Inexplicably, he was seized by an impulse to follow the travails of the hamalis. So, unmindful of the surrounding traffic, he kept course with the cart. As if to shorten their arduous course, the laborers exerted themselves to accelerate their motion. Lost to them, he came in the way of a speeding car.

Bringing the vehicle to a screeching halt, the woman at the wheel yelled at him in her sarcastic tone, "Hi, you find life burdensome?"

Muttering an apology, as he moved away in confusion, she sped past him in irritation. The poignancy of her insensitivity perturbed him as he lumbered along to the dismal destination.

'Won't it seem the color of the skin is the measure of man's worth as well?' he thought in humiliation. 'Oh, how dark skin devalues man in more ways than one. Would I ever be able to induce a decent dame to become my wife? Why, even Vasavi refused to entertain ungainly men, didn't she? How come, even the ugly seek beauty in their mates? Why not, it's the beauty that triggers the biological impulse.'

At that, inadvertently, his thoughts turned to his mother.

'What should have been her compulsions to marry my father?' he thought. 'Being so beautiful she herself that is! If only she married another, perhaps, Vasavi and I could've been differently made, wouldn't we have been? Won't mother be thinking that way, seeing the plight of her children more so her daughter that is?'

But, on second thoughts, he felt ashamed that he allowed himself to think in those terms.

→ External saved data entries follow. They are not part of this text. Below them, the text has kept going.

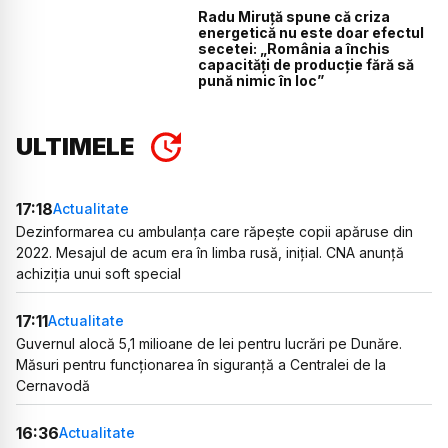
Radu Miruță spune că criza
energetică nu este doar efectul
secetei: „România a închis
capacități de producție fără să
pună nimic în loc”
ULTIMELE
17:18
Actualitate
Dezinformarea cu ambulanța care răpește copii apăruse din
2022. Mesajul de acum era în limba rusă, inițial. CNA anunță
achiziția unui soft special
17:11
Actualitate
Guvernul alocă 5,1 milioane de lei pentru lucrări pe Dunăre.
Măsuri pentru funcționarea în siguranță a Centralei de la
Cernavodă
16:36
Actualitate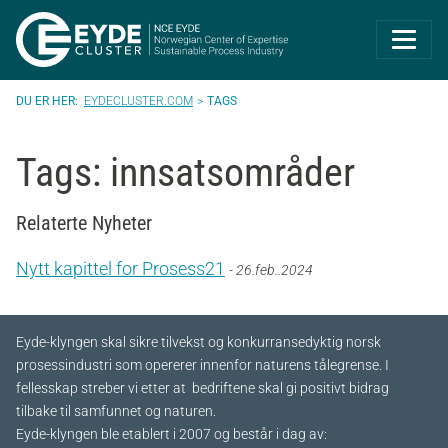
Eyde-Cluster | 
EYDECLUSTER.COM
TAGS
Tags: innsatsområder
Relaterte Nyheter
Nytt kapittel for Prosess21
- 26.feb..2024
Eyde-klyngen skal sikre tilvekst og konkurransedyktig norsk
prosessindustri som opererer innenfor naturens tålegrense. I
fellesskap streber vi etter at bedriftene skal gi positivt bidrag
tilbake til samfunnet og naturen.
Eyde-klyngen ble etablert i 2007 og består i dag av:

'The reality of life is unmistakable, isn't it?' he felt dejectedly. 'It's the fact of heredity that shapes one's looks for good or for bad. Unfortunately for us, we took after our father. Had we acquired our mother's features, and even a shade of her complexion, it would've been all too different. Vasavi would have been a mother many times over by now and I could have been the playboy of the college. Wouldn't that have made all those who snub me envious of me?'

The envisaged envy of others in his fantasy made him envious of them in reality.

'Surely, it could be a heady feeling to be admired by women,' he thought. 'How wanted that might make one feel! Won't the glow of the favored shows it could be infinitely fulfilling. But looks like, it's my fate to encounter indifference indefinitely. What a wretched life, I can't even dare to daydream!'

In that state of depression, when he saw his father at the Princely Pearls, his state of mind ensured that he found him more oppressive than ever. The grouse he nursed that it was his father's genes that were the source of his and his sibling's troubles came to the fore as though to settle scores with his hapless parent.

The psychic mix of hostility towards his father and empathy for his sister catalyzed by self-pity made Yadagiri's welcome words seem absurd to Chandra's pixilated mind. What was worse, the father's show of affection appeared apologetic to his son's afflicted mind. Unfortunately thus, in the son's myopic vision, the paternal love seemed an embodiment of parental guilt. It was as if at that very moment the son's alienation from his father reached a point of no return.